High-dose interferon-α therapy lowers the levels of serum fibrogenesis markers over 5 years in chronic hepatitis C

Abstract

We examined the levels of serum N-terminal peptide of type III procollagen (P-III-NP) and the 7S domain of type IV collagen (IV-7S) as fibrogenesis markers in patients with chronic hepatitis C to clarify whether high-dose interferon-α (IFN-α) therapy has a suppressive effect on hepatic fibrogenesis for a long period (over 5 years) after the cessation of IFN therapy. Eighty patients with CHC were given 10 million units of IFN-α2b daily for 14 days followed by three times per week for a total of 24 weeks.
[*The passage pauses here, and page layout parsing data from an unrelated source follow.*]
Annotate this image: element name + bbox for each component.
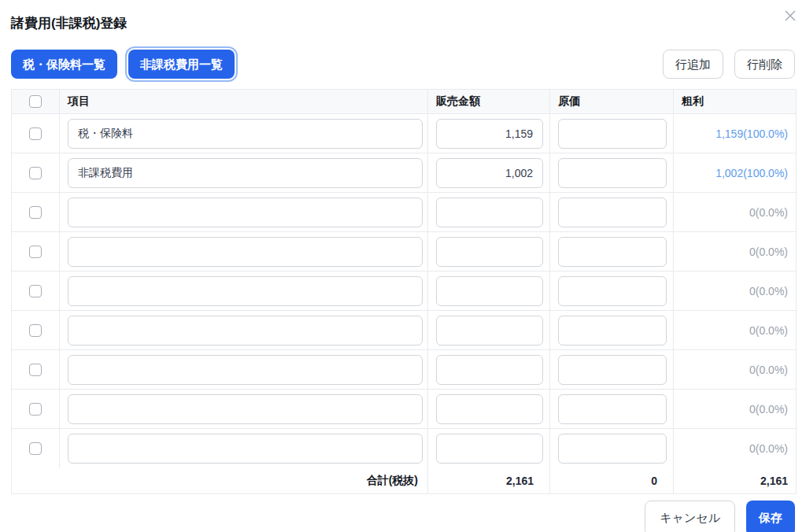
cost-input[interactable] <box>558 316 667 345</box>
row-item-cell <box>60 232 428 271</box>
total-cost: 0 <box>550 468 674 493</box>
row-cost-cell <box>550 232 674 271</box>
row-checkbox-cell <box>12 193 60 231</box>
cost-input[interactable] <box>558 355 667 385</box>
row-cost-cell <box>550 390 674 428</box>
row-item-cell <box>60 390 428 428</box>
toolbar: 税・保険料一覧 非課税費用一覧 行追加 行削除 <box>11 50 795 78</box>
cost-input[interactable] <box>558 276 667 306</box>
page-title: 諸費用(非課税)登録 <box>11 14 795 32</box>
row-checkbox-cell <box>12 350 60 389</box>
row-checkbox[interactable] <box>29 442 42 455</box>
sales-input[interactable] <box>436 434 543 464</box>
item-input[interactable] <box>68 316 423 345</box>
profit-value: 1,002(100.0%) <box>674 153 796 192</box>
row-item-cell <box>60 153 428 192</box>
header-sales: 販売金額 <box>428 90 550 113</box>
table-header-row: 項目 販売金額 原価 粗利 <box>12 90 796 114</box>
cost-input[interactable] <box>558 119 667 149</box>
item-input[interactable] <box>68 119 423 149</box>
select-all-checkbox[interactable] <box>29 95 42 108</box>
row-checkbox-cell <box>12 390 60 428</box>
row-checkbox-cell <box>12 272 60 310</box>
expense-registration-dialog: 諸費用(非課税)登録 税・保険料一覧 非課税費用一覧 行追加 行削除 項目 販売… <box>0 0 806 532</box>
row-cost-cell <box>550 311 674 349</box>
item-input[interactable] <box>68 434 423 464</box>
sales-input[interactable] <box>436 394 543 424</box>
header-profit: 粗利 <box>674 90 796 113</box>
sales-input[interactable] <box>436 316 543 345</box>
sales-input[interactable] <box>436 158 543 188</box>
row-sales-cell <box>428 153 550 192</box>
table-row: 0(0.0%) <box>12 232 796 272</box>
profit-value: 0(0.0%) <box>674 429 796 468</box>
sales-input[interactable] <box>436 237 543 267</box>
item-input[interactable] <box>68 158 423 188</box>
row-item-cell <box>60 272 428 310</box>
total-sales: 2,161 <box>428 468 550 493</box>
header-checkbox-cell <box>12 90 60 113</box>
cost-input[interactable] <box>558 158 667 188</box>
row-checkbox[interactable] <box>29 167 42 179</box>
cancel-button[interactable]: キャンセル <box>645 501 735 532</box>
row-sales-cell <box>428 350 550 389</box>
table-row: 0(0.0%) <box>12 193 796 232</box>
row-sales-cell <box>428 311 550 349</box>
row-cost-cell <box>550 153 674 192</box>
row-checkbox-cell <box>12 153 60 192</box>
profit-value: 0(0.0%) <box>674 232 796 271</box>
table-row: 0(0.0%) <box>12 429 796 468</box>
add-row-button[interactable]: 行追加 <box>663 50 723 79</box>
row-sales-cell <box>428 193 550 231</box>
cost-input[interactable] <box>558 237 667 267</box>
row-cost-cell <box>550 429 674 468</box>
row-checkbox-cell <box>12 429 60 468</box>
row-item-cell <box>60 429 428 468</box>
close-icon[interactable] <box>781 6 800 25</box>
table-row: 0(0.0%) <box>12 350 796 390</box>
row-checkbox-cell <box>12 311 60 349</box>
item-input[interactable] <box>68 276 423 306</box>
table-body: 1,159(100.0%) 1,002(100.0%) 0(0.0%) <box>12 114 796 468</box>
sales-input[interactable] <box>436 119 543 149</box>
save-button[interactable]: 保存 <box>746 501 795 532</box>
profit-value: 1,159(100.0%) <box>674 114 796 153</box>
item-input[interactable] <box>68 394 423 424</box>
item-input[interactable] <box>68 198 423 227</box>
row-item-cell <box>60 193 428 231</box>
table-footer-row: 合計(税抜) 2,161 0 2,161 <box>12 468 796 493</box>
row-checkbox[interactable] <box>29 127 42 140</box>
table-row: 0(0.0%) <box>12 272 796 311</box>
row-checkbox[interactable] <box>29 285 42 297</box>
profit-value: 0(0.0%) <box>674 350 796 389</box>
row-checkbox[interactable] <box>29 246 42 258</box>
item-input[interactable] <box>68 237 423 267</box>
table-row: 1,002(100.0%) <box>12 153 796 193</box>
row-checkbox[interactable] <box>29 364 42 376</box>
row-item-cell <box>60 114 428 153</box>
expense-table: 項目 販売金額 原価 粗利 1,159(100.0%) <box>11 89 797 494</box>
row-checkbox-cell <box>12 232 60 271</box>
sales-input[interactable] <box>436 355 543 385</box>
toolbar-row-actions: 行追加 行削除 <box>663 50 795 79</box>
total-label: 合計(税抜) <box>12 468 428 493</box>
delete-row-button[interactable]: 行削除 <box>734 50 795 79</box>
row-sales-cell <box>428 232 550 271</box>
table-row: 0(0.0%) <box>12 390 796 429</box>
cost-input[interactable] <box>558 198 667 227</box>
nontax-expense-list-button[interactable]: 非課税費用一覧 <box>128 50 235 79</box>
cost-input[interactable] <box>558 394 667 424</box>
row-item-cell <box>60 350 428 389</box>
row-checkbox[interactable] <box>29 403 42 416</box>
row-cost-cell <box>550 114 674 153</box>
row-checkbox[interactable] <box>29 324 42 337</box>
tax-insurance-list-button[interactable]: 税・保険料一覧 <box>11 50 117 79</box>
item-input[interactable] <box>68 355 423 385</box>
row-item-cell <box>60 311 428 349</box>
profit-value: 0(0.0%) <box>674 193 796 231</box>
cost-input[interactable] <box>558 434 667 464</box>
sales-input[interactable] <box>436 276 543 306</box>
sales-input[interactable] <box>436 198 543 227</box>
row-checkbox[interactable] <box>29 206 42 219</box>
profit-value: 0(0.0%) <box>674 390 796 428</box>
Patients were divided into the following three groups according to the highest serum alanine aminotransferase levels during 1 year observation after the end of IFN therapy: complete responders (CR), partial responders (PR), and nonresponders (NR). We measured serum fibrogenesis markers before and at the end of IFN therapy, and again 1 year and more than 5 years after the end of IFN therapy. Liver biopsies were performed before IFN therapy in all patients and again over long-term observation in 10 patients (PR; 5 and NR; 5). Serum P-III-NP levels significantly decreased after IFN therapy in all three groups of patients, and further decreased in CR and PR over long-term observation. Serum IV-7S levels in CR significantly decreased after IFN therapy and further decreased over long-term observation. Serum IV-7S levels over long-term observation were significantly lower than those at the end of IFN therapy in CR and PR and significantly lower than the initial values in all three groups of patients. The progression of fibrosis was not significant over long-term observation in liver biopsy specimens of 10 patients. The results of the present study suggest that high-dose IFN-α therapy for 6 months suppresses the progression of hepatic fibrosis for more than 5 years not only in CR but also in PR.